Qualche giorno fa. Transitando per la Via Venezia, ho avuto un tuffo al cuore alla vista di una vasta area libera. In quell’area, per mezzo secolo, insisteva la Cantina Sociale, storica cooperativa che è stata una pietra miliare (e poteva esserlo ancor di più) per l’agricoltura gelese.

Quanti ricordi sono riaffiorati alla mente! Era il 1979, e dopo due anni di praticantato da un commercialista milanese, ero rientrato a Gela. Quello di curare la contabilità della Cantina Sociale fu uno dei primi incarichi che mi vennero affidati. La struttura era chiusa da un paio d’anni, c’erano parecchi debiti, ma con entusiasmo gli amministratori dell’epoca decisero la riapertura, il conferimento dell’uva da parte dei soci viticoltori, la lavorazione del mosto. Nel 1980 ne divenni vicepresidente, con l’intento di spendermi in prima persona per il risanamento finanziario della cooperativa.

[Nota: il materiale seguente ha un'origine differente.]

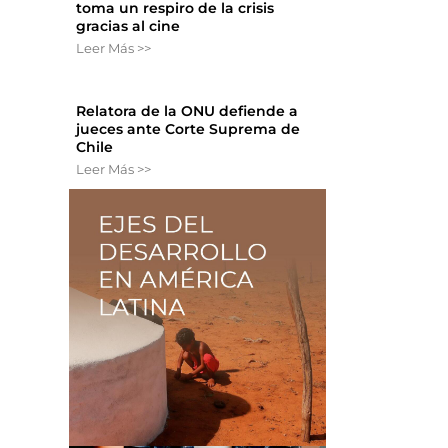
toma un respiro de la crisis
gracias al cine
Leer Más >>
Relatora de la ONU defiende a
jueces ante Corte Suprema de
Chile
Leer Más >>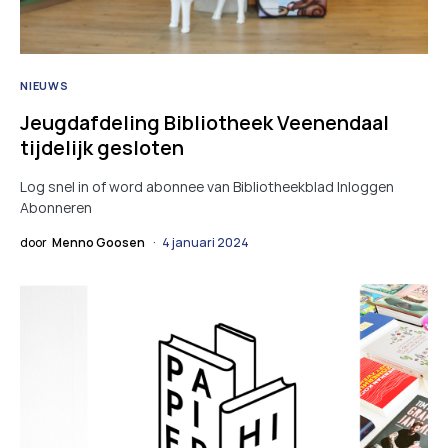
NIEUWS
Jeugdafdeling Bibliotheek Veenendaal
tijdelijk gesloten
Log snel in of word abonnee van Bibliotheekblad Inloggen
Abonneren
door
Menno Goosen
4 januari 2024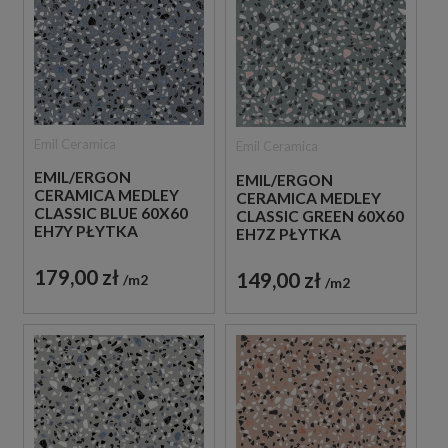
Emil Ceramica
Emil Ceramica
EMIL/ERGON
EMIL/ERGON
CERAMICA MEDLEY
CERAMICA MEDLEY
CLASSIC BLUE 60X60
CLASSIC GREEN 60X60
EH7Y PŁYTKA
EH7Z PŁYTKA
GRESOWA LASTRYKO
GRESOWA LASTRYKO
179,00 zł
149,00 zł
m2
m2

Ma i debiti pregressi erano notevoli, e occorreva un’iniezione di liquidità per permettere alla struttura di continuare ad operare. In qualità di vicepresidente, mi rivolsi allora a Totò Placenti, all’epoca assessore regionale, il quale, compresa la difficile situazione, mi fissò un appuntamento all’Ente di Sviluppo Agricolo.

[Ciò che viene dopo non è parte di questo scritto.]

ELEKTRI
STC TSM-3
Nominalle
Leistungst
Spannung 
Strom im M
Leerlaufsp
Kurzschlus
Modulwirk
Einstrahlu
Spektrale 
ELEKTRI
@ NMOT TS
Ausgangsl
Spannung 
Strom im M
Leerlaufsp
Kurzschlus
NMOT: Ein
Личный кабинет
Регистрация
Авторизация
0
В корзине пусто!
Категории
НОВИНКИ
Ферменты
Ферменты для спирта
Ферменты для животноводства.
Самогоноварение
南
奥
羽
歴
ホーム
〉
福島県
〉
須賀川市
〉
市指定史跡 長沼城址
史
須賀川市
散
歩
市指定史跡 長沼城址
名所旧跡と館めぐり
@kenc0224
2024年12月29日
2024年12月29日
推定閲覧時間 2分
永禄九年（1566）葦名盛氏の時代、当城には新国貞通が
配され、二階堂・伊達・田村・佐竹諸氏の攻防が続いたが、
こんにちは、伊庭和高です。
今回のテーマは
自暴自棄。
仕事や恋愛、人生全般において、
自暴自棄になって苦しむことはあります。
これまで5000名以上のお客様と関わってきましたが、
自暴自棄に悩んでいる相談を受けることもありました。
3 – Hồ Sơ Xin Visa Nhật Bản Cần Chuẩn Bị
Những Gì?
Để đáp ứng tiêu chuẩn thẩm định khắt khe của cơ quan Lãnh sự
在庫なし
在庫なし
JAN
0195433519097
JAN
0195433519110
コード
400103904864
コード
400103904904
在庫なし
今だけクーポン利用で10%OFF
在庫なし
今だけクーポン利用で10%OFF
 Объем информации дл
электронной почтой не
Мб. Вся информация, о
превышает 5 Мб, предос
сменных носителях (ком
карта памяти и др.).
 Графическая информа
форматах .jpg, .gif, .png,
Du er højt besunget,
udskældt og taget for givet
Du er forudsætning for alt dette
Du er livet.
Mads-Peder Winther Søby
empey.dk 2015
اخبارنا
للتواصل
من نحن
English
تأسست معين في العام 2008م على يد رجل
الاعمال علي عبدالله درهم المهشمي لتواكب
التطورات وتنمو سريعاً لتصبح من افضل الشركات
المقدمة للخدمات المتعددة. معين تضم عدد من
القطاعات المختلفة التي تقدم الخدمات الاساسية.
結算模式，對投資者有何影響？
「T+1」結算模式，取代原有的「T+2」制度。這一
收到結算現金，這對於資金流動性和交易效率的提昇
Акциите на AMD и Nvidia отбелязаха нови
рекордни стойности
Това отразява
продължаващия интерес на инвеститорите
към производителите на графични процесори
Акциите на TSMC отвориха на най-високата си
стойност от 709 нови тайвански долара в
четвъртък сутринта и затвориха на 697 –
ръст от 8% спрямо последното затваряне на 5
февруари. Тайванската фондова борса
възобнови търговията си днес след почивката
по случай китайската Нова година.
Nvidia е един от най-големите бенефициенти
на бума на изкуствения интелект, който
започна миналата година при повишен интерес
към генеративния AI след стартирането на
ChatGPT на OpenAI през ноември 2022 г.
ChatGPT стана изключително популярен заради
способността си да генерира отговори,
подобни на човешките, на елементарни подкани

Andai a Palermo nel gennaio 1981: due giorni di incontri, presentazione di documenti contabili, trattazione di problemi legali. Alla fine il parere positivo: a fronte di circa 300 milioni di debiti, l’Esa, attraverso il fondo di rotazione, avrebbe concesso alla Cantina Sociale 250 milioni utili a dilazionare i debiti e a permettere una tranquilla ripresa dell’attività. Rientrato a Gela col risultato ottenuto, convocai immediatamente gli amministratori e i sindaci della Cooperativa per comunicare la lieta novella, ed iniziai a preparare l’ulteriore documentazione richiesta dall’Esa per concedere il prestito. Ma il prestito dell’Esa non fece in tempo ad arrivare, perché uno dei creditori nel frattempo aveva presentato al Tribunale di Caltanissetta istanza di fallimento, per un importo di 15 milioni di lire (importo facilmente gestibile dalla cooperativa). Il Presidente, ricevuta la convocazione dal Tribunale, senza avvisare nessuno, andò a Caltanissetta riferendo al Giudice delegato che la cooperativa non aveva possibilità di pagare. Così, dopo qualche settimana, arrivò, inaspettata, la sentenza che dichiarava il fallimento della Cantina sociale.

Nessuno volle denunciare il Presidente, già avanti negli anni, nessuno volle opporsi all’istanza di fallimento: così fu posta fine alla breve vita della Cantina sociale, la cui chiusura è stata voluta per giochetti politici tra fazioni interne all’allora Pci e a diatribe tra Pci e Psi.

Oggi non esiste più neanche il fabbricato, non esistono i silos pieni di vino, la stessa viticoltura gelese è ridotta a ben poca cosa rispetto a trent’anni fa. Ma è giusto, credo, che la storia della ingloriosa fine della Cantina sociale venga ricordata, affinchè non si ripetano gli stessi errori, errori che ricadono sulle spalle degli agricoltori gelesi. Lavorare seriamente per ottenere risultati economici validi è una cosa, distruggere l’esistente per beghe politiche non è bene per nessuno. Auguriamoci che i nostri esponenti politici, a qualunque livello, se ne ricordino sempre.